Seven of the first 10 picks - and 11 of the first 15 - were pitchers.

"To be able to create a winning organization, you have to build a strong pitching system, and I think that's what they're looking for right now," Rosario said.

The Cubs took pitchers in the fourth, fifth and sixth rounds, and all three of have joined the Hawks in the past week. Tyler Skulina, Trey Masek and Scott Frazier come from varied backgrounds, but they have a singular goal.

"Everyone's goal is to make it to Chicago," Masek said. "I think everyone on the team, especially me, Tyler and Scott, in particular … there's a little friendly competition to push each other and make each other better."

Each has already seen limited action, and none allowed an earned run.

"It's definitely three good arms to have," Rosario said.

Here's quick introduction to the three new pitchers.

Tyler Skulina

The 6-foot-6 power pitcher was drafted in the fourth round out of Kent State, where he went 6-4 with a 3.36 ERA and helped the Golden Flashes make it to the College World Series for the first time.

"I'm definitely excited," Skulina said. "I'm ready to take that next step."

Rosario thinks so, too.

"He has great stuff and a fluid delivery," Rosario said. "He's got a really sharp breaking ball. The way he's handled himself, he's a true professional already."

All three newcomers started in college, but they'll be brought along slowly with the Hawks. They'll see one or two innings of relief at first and then add more work as the summer progresses.

"It's a little different, a change of pace coming out of the bullpen," Skulina said. "I haven't done that in two or three years. After that one inning, you're expecting to go out again and again."

When he's out there, though, he'll be bringing the heat.

"When I threw a couple of days ago, it got up to 96 (mph)," Skulina said. "My fastball's usually anywhere from 90 to 95."

Trey Masek

The 6-foot-1 right-hander was a fifth-round pick from Texas Tech.

"He has a heavy fastball that can go 92, 93 right now," Rosario said. "And he has some funkiness to his delivery that can make it tough to see for hitters."

Skulina went 5-2 with a 1.82 ERA for the Red Raiders this season as a junior while striking out a team-high 69 batters in 79 innings. Perhaps most notably, he didn't allow a home run in more than 132 innings, dating back to his freshman season.

Does he remember the last time he did give up a long ball?

"Like it was yesterday," he said. "It was to (Oklahoma's) Cam Seitzer, in the Big 12 Tournament in 2011."

Masek said the streak didn't happen by accident.

"I think it's a testament to the hard work I've put in to get more ground balls," Masek said. "It's me evolving as a pitcher."

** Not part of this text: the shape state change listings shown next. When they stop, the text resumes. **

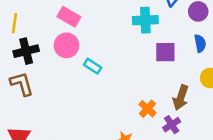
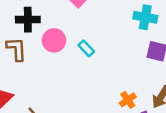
pink circle: (67, 45) -> (54, 40), moved

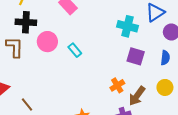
orange cross: (128, 100) -> (117, 85), moved

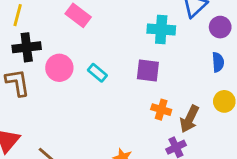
purple square: (136, 56) -> (148, 70), moved
orange cross: (117, 85) -> (161, 110), turned -32

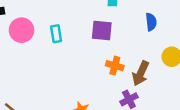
blue semicircle: (218, 62) -> (151, 22), moved
cyan rectangle: (97, 73) -> (56, 34), turned 42

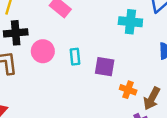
purple square: (102, 30) -> (105, 67), moved

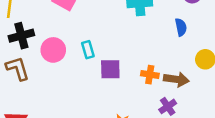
purple square: (105, 67) -> (110, 69), moved
brown arrow: (152, 98) -> (176, 79), turned -100

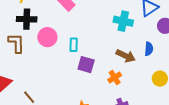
orange cross: (150, 75) -> (115, 78), turned 32
brown arrow: (176, 79) -> (126, 56), moved

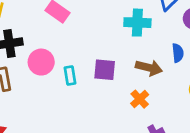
cyan rectangle: (74, 45) -> (70, 75), moved
purple square: (86, 65) -> (105, 70), moved

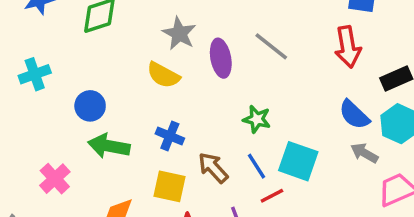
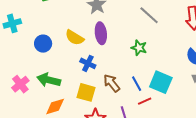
purple ellipse: (221, 58) -> (101, 33), moved
yellow semicircle: (163, 75) -> (75, 38), moved
green star: (257, 119) -> (139, 48), moved
green arrow: (109, 146) -> (49, 80), moved

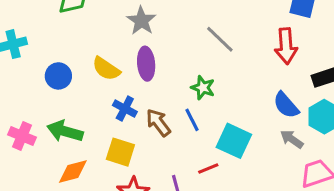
brown arrow: (112, 83) -> (158, 123), moved
pink cross: (20, 84) -> (22, 136), turned -30
blue line: (137, 84) -> (192, 120), moved

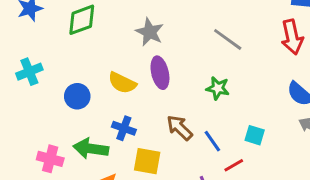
blue cross: (125, 109) -> (124, 128), moved
blue line: (192, 120) -> (212, 141), moved
cyan square: (234, 141) -> (255, 135), size x0.6

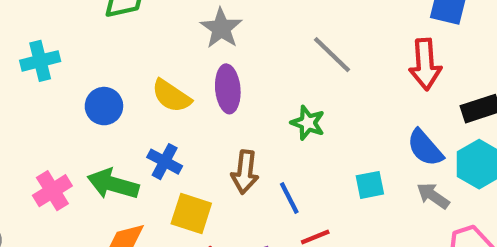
brown arrow: (180, 128) -> (245, 172), turned -136
cyan square: (255, 135) -> (370, 185), moved, turned -36
pink cross: (50, 159) -> (52, 191), turned 35

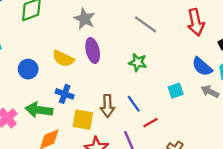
brown arrow: (245, 172) -> (107, 106), moved

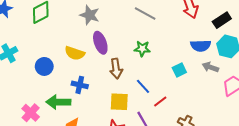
blue semicircle: (202, 67) -> (201, 46), turned -36
brown arrow: (107, 106) -> (116, 69), moved
yellow square: (83, 120) -> (119, 102), moved

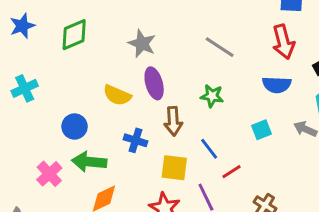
blue semicircle: (201, 46) -> (277, 85), moved
blue circle: (44, 66) -> (75, 126), moved
blue cross: (80, 85) -> (135, 140), moved

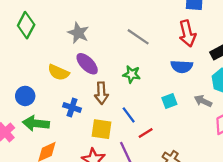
green diamond: (74, 35) -> (26, 25), turned -40
purple ellipse: (154, 83) -> (87, 64), turned -30

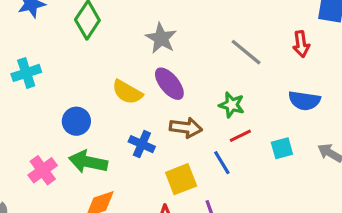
red arrow: (187, 34) -> (301, 44), moved, size x0.7
brown arrow: (101, 93) -> (186, 128), turned -85
yellow square: (102, 129) -> (181, 179), turned -35
red line: (146, 133) -> (240, 136), moved

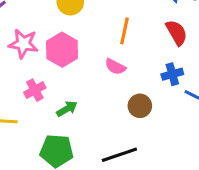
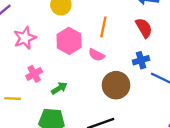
pink star: (23, 44) -> (25, 38), turned -30
pink hexagon: (62, 50) -> (69, 41), moved
brown circle: (140, 106) -> (116, 85), size x1.5

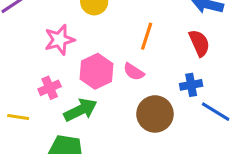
pink star: (25, 38) -> (60, 40), moved
pink hexagon: (69, 41) -> (96, 71), moved
green arrow: (59, 88) -> (80, 110), size x1.5

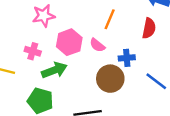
red semicircle: (199, 43) -> (149, 28), turned 30
blue cross: (191, 85) -> (127, 58), moved
pink cross: (50, 88) -> (33, 51), turned 35

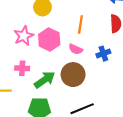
pink hexagon: (69, 42) -> (49, 39), moved
brown circle: (110, 79) -> (73, 75), moved

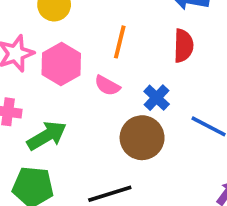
blue cross: (103, 54) -> (157, 98), turned -32
brown circle: (73, 75) -> (142, 138), moved

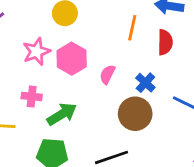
orange line: (120, 42) -> (132, 28), moved
pink semicircle: (107, 86) -> (107, 74), turned 90

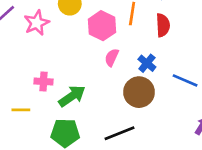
pink star: (36, 52) -> (37, 23), moved
pink hexagon: (72, 59) -> (102, 26), moved

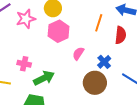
pink hexagon: (102, 26) -> (59, 31), moved

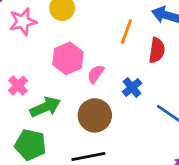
pink hexagon: (59, 31) -> (68, 58), moved
pink cross: (24, 64) -> (18, 86), turned 32
brown circle: (95, 83) -> (95, 115), moved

Masek is realistic about the longevity of his streak, however.

"I know it's going to (end) eventually," he said. "These hitters are too good to never give up a home run."

Scott Frazier

The California native was selected in the sixth round out of Pepperdine.

Rosario describes him as "big, strong, healthy kid," and Frazier will definitely be hard to miss on the mound.

Listed at 6-foot-7, Frazier went 5-5 with a 4.06 in his junior season with the Waves. He had a team-high 83 strikeouts in 88.2 innings, and allowed just nine extra-base hits.

And he saved his best for last: He went 2-0 with a 1.29 ERA and 24 strikeouts in his final three starts (21 innings).

"I definitely figured some stuff out by the end of the year," Frazier said. "I was just attracting the zone and getting ahead of batters. I was just being aggressive."

He hopes that success at the end of his college career continues with the Hawks.

Dust Devils 7, Hawks 5

The Hawks put runners at first and second with one out, but there were no ninth-inning fireworks Thursday at Memorial Stadium. As a result, Tri-City defeated Boise 7-5 in front of a standing-room-only crowd of 3,766.

Tri-City (7-14) jumped out to 5-1 lead in the top of the fifth, but Boise (11-10) scratched out three runs in the bottom of the inning to get within one run, and then tied it up in the seventh.

Tri-City regained the lead in the top of the eighth after Dust Devils center fielder Marcos Derkes hit a two-run double. Boise, which has six comeback wins this season, was unable to come up with its seventh.

Shortstop Carlos Penalver went 1-for-4 with two RBIs for the Hawks, and Shawon Dunston Jr. and Jacob Rogers each drove in a run.